Curling Up with Hybrid Books, Videos Included  (External site)

The New York Times   •  September 30, 2009

Seen any good vooks lately? Simon & Schuster is working with a multimedia partner to create four "vooks" — e-books with videos interspersed throughout the text that can be viewed online or on an iPhone or iPod Touch. The videos will be designed to either augment the text, or supplement or advance the story line. Read on for a preview of what's to come and the debate over whether it's a good idea.

It's a really ugly word that we don't need for a product that seems to be wanted more by publishers than consumers. These experiments confirm how early ebooks are in the evolutionary cycle. ( Michalko)

How to Beat Information Overload  (External site)

IEEE Spectrum   •   October 2009

Staying on task. Information workers are interrupted once every three minutes on average and it's taking a toll on our productivity. Even worse, we're becoming "interrupt driven," says author Nathan Zeldes: "We respond, sometimes on the spot, to any request for action. This unplanned shift of priorities can derail progress on the primary job." Sound familiar? Zeldes provides an overview of how different companies have dealt with this issue — from Zero E-mail Days, to enforced "quiet time" to software that encourages e-mail effectiveness or prioritizes workers' availability.

There's an old-school character to this overview focused as it is solely on e-mail. The info-glut river is a lot more than email, with our feeds, our "friends" and those we follow and who follow us making things run faster and deeper. That said, a lot of the mindfulness-based management recommended in this article could apply across the range of our queued messaging overload and interruptions. You might want to go directly to the Information Overload Research Group's site where the discussion is broader. To punctuate Zeldes' point I did this issue of ATF on an airplane — the last quiet workspace. ( Michalko)

The Myth of Crowdsourcing  (External site)

Forbes   •  September 29, 2009

Crowds aren't smart — individuals are. CTO Dan Woods debunks the myth that there are hordes of open source fanatics out there, ready to tackle any problem for free. In reality, open source solutions are usually the work of one enthusiast motivated by "obsession, competition, money, or all three." Even Wikipedia founder Jimmy Wales admits that most of the online encyclopedia articles are the work of a single individual rather than a collaborative effort. But why should we care? Woods argues that our recent embrace of crowdsourcing is undermining corporate support for the "heroic inventor," as businesses are convinced they can tap into open source innovation on the cheap.

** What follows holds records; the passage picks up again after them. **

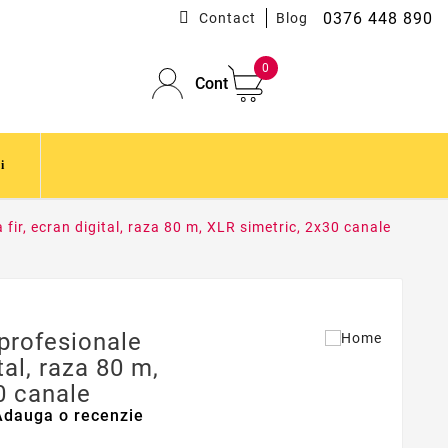
0376 448 890
Contact
Blog
0
Cont
i
fir, ecran digital, raza 80 m, XLR simetric, 2x30 canale
profesionale
ital, raza 80 m,
0 canale
Adauga o recenzie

This is a well-written rant with which I agree. The persistent misrepresentations of what it takes to create successful open source software and the naïve assertions about the authenticity supposedly generated by the crowd fuel a lot of unfortunate investment. How often have you been forced to discuss why some project isn't being done "open-source?" ( Michalko)

How Understanding Customer Jobs Turns Crowdsourcing into Smartsourcing  (External site)

Customer Think   •  September 6, 2009

Don't wear out your crowdsource. Companies that turn their suggestion boxes over to customers risk sapping employee energy and alienating their clientele. At My Starbucks Idea, out of more than 75,000 ideas submitted, only 315 have been implemented to date — which translates into a lot of time wasted reviewing proposals and a large number of potentially disgruntled customers. But Cisco has found a better way to solicit input, and the first step is finding an innovation sweet spot and identifying emergent customers.

This article isn't really about crowdsourcing — it's about innovation and where it comes from. As the previous article emphasized it comes from individuals. And even better it comes from individuals motivated by a focused challenge with a known reward. Obsession, competition, reputation and money are the drivers for innovation. ( Michalko)

In Recession, Curators Tap the Treasures at Hand  (External site)

The Washington Post   •  October 2, 2009

Collections for a rainy day. "Creative curating" is in vogue these days, with museums making greater use of their own collections and finding new ways to add pizzazz without running up the budget.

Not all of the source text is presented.